Arthritis Research & Therapy volume 18, Article number: 9 (2016)
Primary Sjögren’s syndrome (pSS) is a systemic rheumatic disease in which gastrointestinal (GI) symptoms are common. Faecal calprotectin (FC) is a non-invasive biomarker that has been suggested to discriminate organic intestinal disease from functional disorders. The purpose of this study was to explore the usefulness of FC testing in patients with pSS.
In total, 56 consecutive patients with pSS and 29 healthy control subjects were included in this cross-sectional study. FC was measured with a commercially available enzyme-linked immunosorbent assay kit. GI symptoms were evaluated with the Rome III questionnaire and the Visual Analogue Scale for Irritable Bowel Syndrome. In patients with pSS, disease activity was estimated using the European League Against Rheumatism (EULAR) Sjögren’s Syndrome Disease Activity Index (ESSDAI), and patient-reported outcomes were evaluated with the EULAR Sjögren’s Syndrome Patient-Reported Index.
Patients with pSS had higher levels of FC than healthy control subjects (median 54 μg/g, interquartile range [IQR 20–128]; vs. 20 μg/g [20–43]; p = 0.002). Concomitant organic GI disease was found in 14 patients with pSS and included inflammatory bowel disease (n = 3), colonic adenoma (n = 2) and GI lymphoma (n = 1). Patients with organic GI disease had higher FC levels than the other patients with pSS (median 274 μg/g [IQR 61–363] vs. median 34 μg/g [IQR 20–76]; p < 0.001). Although patients with pSS reported abdominal discomfort more frequently than healthy control subjects did, such symptoms were not associated with organic GI disease or elevated FC levels. FC correlated moderately with ESSDAI. Excluding patients with organic GI disease, we did not identify any significant association between ESSDAI and FC levels.

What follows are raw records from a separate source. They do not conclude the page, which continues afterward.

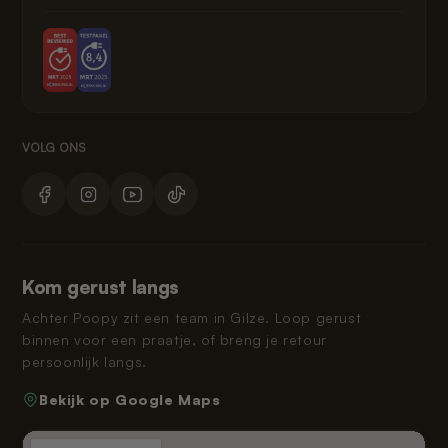
Kom gerust langs
Achter Poopy zit een team in Gilze. Loop gerust
binnen voor een praatje, of breng je retour
persoonlijk langs.
Bekijk op Google Maps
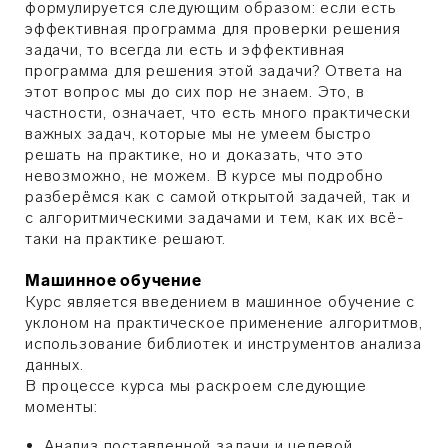
формулируется следующим образом: если есть
эффективная программа для проверки решения
задачи, то всегда ли есть и эффективная
программа для решения этой задачи? Ответа на
этот вопрос мы до сих пор не знаем. Это, в
частности, означает, что есть много практически
важных задач, которые мы не умеем быстро
решать на практике, но и доказать, что это
невозможно, не можем. В курсе мы подробно
разберёмся как с самой открытой задачей, так и
с алгоритмическими задачами и тем, как их всё-
таки на практике решают.
Машинное обучение
Курс является введением в машинное обучение с
уклоном на практическое применение алгоритмов,
использование библиотек и инструментов анализа
данных.
В процессе курса мы раскроем следующие
моменты:
Анализ поставленной задачи и целевой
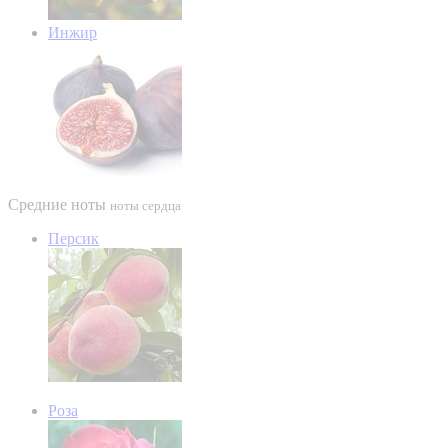
Инжир
Средние ноты
ноты сердца
Персик
Роза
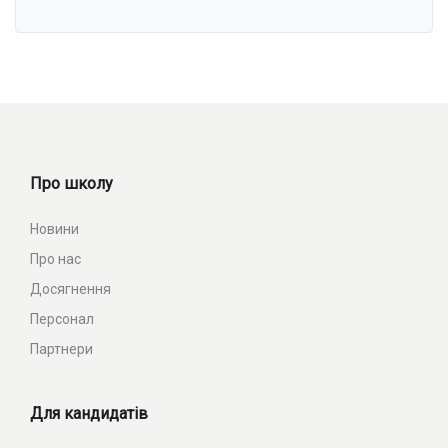
Про школу
Новини
Про нас
Досягнення
Персонал
Партнери
Для кандидатів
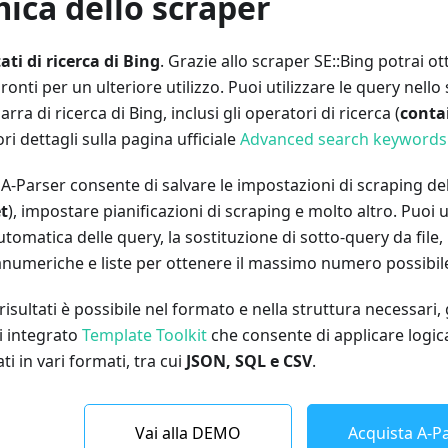
ica dello scraper
tati di ricerca di Bing
. Grazie allo scraper SE::Bing potrai 
ronti per un ulteriore utilizzo. Puoi utilizzare le query nello
barra di ricerca di Bing, inclusi gli operatori di ricerca (
contai
ori dettagli sulla pagina ufficiale
Advanced search keywords
i A-Parser consente di salvare le impostazioni di scraping de
t
), impostare pianificazioni di scraping e molto altro. Puoi ut
tomatica delle query, la sostituzione di sotto-query da file, 
numeriche e liste per ottenere il massimo numero possibile d
 risultati è possibile nel formato e nella struttura necessari,
i integrato
Template Toolkit
che consente di applicare logica
ti in vari formati, tra cui
JSON, SQL e CSV
.
Vai alla DEMO
Acquista A-Pa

GI symptoms are frequent in pSS. Contrary to patient-reported outcomes, elevated FC levels in pSS indicate possible organic GI disease that warrants further investigation.

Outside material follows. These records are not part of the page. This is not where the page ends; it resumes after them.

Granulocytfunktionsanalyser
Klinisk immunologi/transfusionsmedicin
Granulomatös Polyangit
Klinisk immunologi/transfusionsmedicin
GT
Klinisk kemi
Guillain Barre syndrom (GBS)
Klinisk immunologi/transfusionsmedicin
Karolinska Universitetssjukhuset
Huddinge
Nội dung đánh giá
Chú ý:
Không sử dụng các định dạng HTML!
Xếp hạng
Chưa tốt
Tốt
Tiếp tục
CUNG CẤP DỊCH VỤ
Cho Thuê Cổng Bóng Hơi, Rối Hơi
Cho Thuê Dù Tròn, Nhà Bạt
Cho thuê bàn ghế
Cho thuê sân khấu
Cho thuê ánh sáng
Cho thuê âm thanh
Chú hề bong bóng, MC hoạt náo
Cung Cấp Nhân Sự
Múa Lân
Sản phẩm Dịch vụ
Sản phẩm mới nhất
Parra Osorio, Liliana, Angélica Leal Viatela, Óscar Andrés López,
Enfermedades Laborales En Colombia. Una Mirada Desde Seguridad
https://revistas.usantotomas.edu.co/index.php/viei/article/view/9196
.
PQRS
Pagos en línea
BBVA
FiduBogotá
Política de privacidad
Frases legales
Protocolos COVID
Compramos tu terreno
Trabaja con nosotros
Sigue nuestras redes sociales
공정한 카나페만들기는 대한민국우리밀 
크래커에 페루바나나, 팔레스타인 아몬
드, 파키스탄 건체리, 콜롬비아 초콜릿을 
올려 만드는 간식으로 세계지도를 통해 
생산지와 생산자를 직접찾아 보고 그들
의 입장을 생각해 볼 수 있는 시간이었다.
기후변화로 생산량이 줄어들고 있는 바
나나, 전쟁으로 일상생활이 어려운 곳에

Primary Sjögren’s syndrome (pSS) is a systemic autoimmune disease characterized by xerostomia and keratoconjunctivitis sicca with lymphocytic infiltration of the exocrine glands. Typically, the disease affects ocular and oral glands, which is reflected in the current criteria for this disease , but pSS can affect several other organs, including the lungs, joints and nervous system, as evaluated using the European League Against Rheumatism (EULAR) Sjögren’s Syndrome Disease Activity Index (ESSDAI) . Gastrointestinal (GI) symptoms have been reported to affect a majority of patients with pSS and are frequently debilitating [3, 4]. Of note, the associations between patient-reported GI symptoms and objective markers of GI dysfunction have been weak [5, 6]. Thus, the majority of patients with pSS have been suggested to have functional GI disorders such as irritable bowel syndrome (IBS) [7–9]. pSS has also been associated with a broad spectrum of organic GI diseases, including reflux esophagitis, chronic atrophic gastritis and coeliac disease, while an association with inflammatory bowel disease (IBD) has been debated [10–13]. Furthermore, patients with pSS are at an overall increased risk of malignancy . Consequently, GI assessment in pSS is challenging. Not least is that it is hard to decide which patients to refer for endoscopy and when.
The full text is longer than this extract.